Complex I inhibition increases the soluble pool of cytochrome c in the mitochondrial intermembrane space by oxidizing cardiolipin. (a and b) Complex I inhibition by MPP⁺ induced a dose-dependent increase of mitochondrial ascorbate/TMPD-driven respiration ratio, consistent with an increased intermembrane soluble pool of cytochrome c. This effect was prevented by 50 μM M40401 and could be reproduced by the ROS-generating compound, Fe₂SO₄ (60 μM)/ascorbate (500 μM). Sodium iodide (NaI) was used as vehicle, because MPP⁺ was used in the form of MPP⁺-I. Ca²⁺-mediated mitochondrial swelling, which increases the soluble pool of cytochrome c (20), was used as a positive control. (c) Complex I inhibition by MPP⁺ induced oxidation of inner mitochondrial membrane cardiolipin in isolated brain mitochondria, as assessed by determining cardiolipin hydroperoxide (CLOOH) content by HPLC. Oxidation of cardiolipin was also produced by Fe₂SO₄/ascorbate and was attenuated by M40401. (d) Oxidized cardiolipin was detected in ventral midbrain samples from MPTP-intoxicated mice but not in regions devoided of MPTP-induced cell loss, such as striatum and cerebellum. *, P < 0.05, compared with controls; **, P < 0.05, compared with MPP⁺-treated mitochondria.

Fig. 5.

Proposed pathogenic scenario induced by complex I deficiency. Pharmacological or genetic inhibition of complex I disrupts mitochondrial respiration and stimulates the mitochondrial production of ROS. As a consequence, an array of molecules is likely oxidatively modified in response to complex I defect, including the inner mitochondrial membrane lipid cardiolipin.

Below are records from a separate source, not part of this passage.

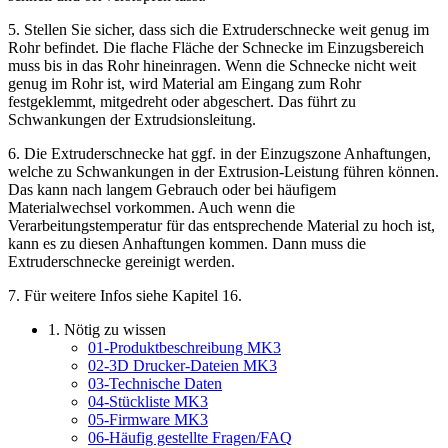
5. Stellen Sie sicher, dass sich die Extruderschnecke weit genug im
Rohr befindet. Die flache Fläche der Schnecke im Einzugsbereich
muss bis in das Rohr hineinragen. Wenn die Schnecke nicht weit
genug im Rohr ist, wird Material am Eingang zum Rohr
festgeklemmt, mitgedreht oder abgeschert. Das führt zu
Schwankungen der Extrudsionsleitung.
6. Die Extruderschnecke hat ggf. in der Einzugszone Anhaftungen,
welche zu Schwankungen in der Extrusion-Leistung führen können.
Das kann nach langem Gebrauch oder bei häufigem
Materialwechsel vorkommen. Auch wenn die
Verarbeitungstemperatur für das entsprechende Material zu hoch ist,
kann es zu diesen Anhaftungen kommen. Dann muss die
Extruderschnecke gereinigt werden.
7. Für weitere Infos siehe Kapitel 16.
1. Nötig zu wissen
01-Produktbeschreibung MK3
02-3D Drucker-Dateien MK3
03-Technische Daten
04-Stückliste MK3
05-Firmware MK3
06-Häufig gestellte Fragen/FAQ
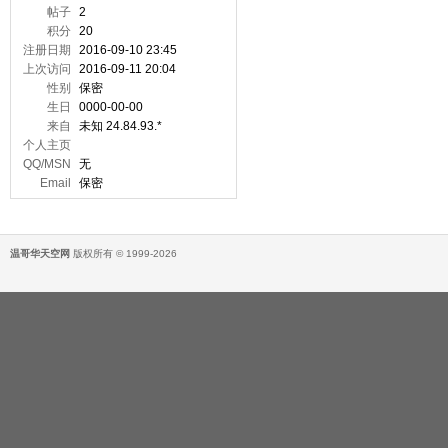
帖子
2
积分
20
注册日期
2016-09-10 23:45
上次访问
2016-09-11 20:04
性别
保密
生日
0000-00-00
来自
未知 24.84.93.*
个人主页
QQ/MSN
无
Email
保密
温哥华天空网
版权所有 © 1999-2026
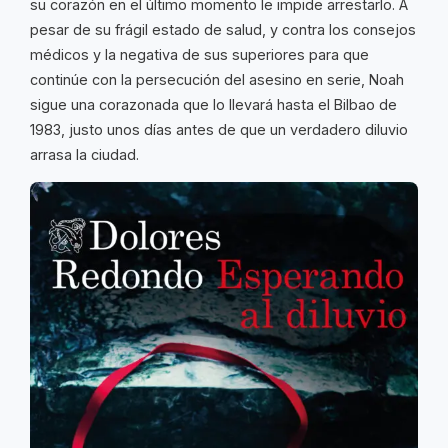
su corazón en el último momento le impide arrestarlo. A
pesar de su frágil estado de salud, y contra los consejos
médicos y la negativa de sus superiores para que
continúe con la persecución del asesino en serie, Noah
sigue una corazonada que lo llevará hasta el Bilbao de
1983, justo unos días antes de que un verdadero diluvio
arrasa la ciudad.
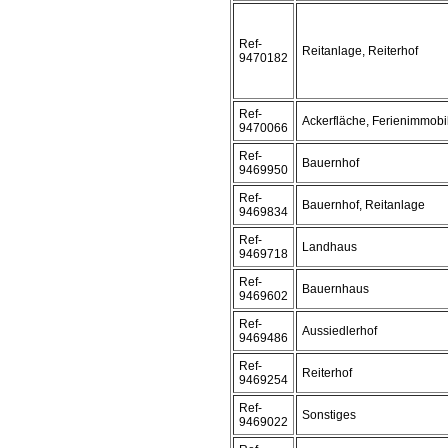
Ref-
Reitanlage, Reiterhof
9470182
Ref-
Ackerfläche, Ferienimmobi
9470066
Ref-
Bauernhof
9469950
Ref-
Bauernhof, Reitanlage
9469834
Ref-
Landhaus
9469718
Ref-
Bauernhaus
9469602
Ref-
Aussiedlerhof
9469486
Ref-
Reiterhof
9469254
Ref-
Sonstiges
9469022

Cardiolipin peroxidation, in turn, affects the binding of cytochrome c to the mitochondrial inner membrane, leading to an increased soluble pool of cytochrome c in the intermembrane space. Consequently, upon permeabilization of the outer mitochondrial membrane by activated Bax, a larger amount of mitochondrial cytochrome c can be released, making it more likely for a compromised neuron to undergo apoptosis (see Discussion for more details).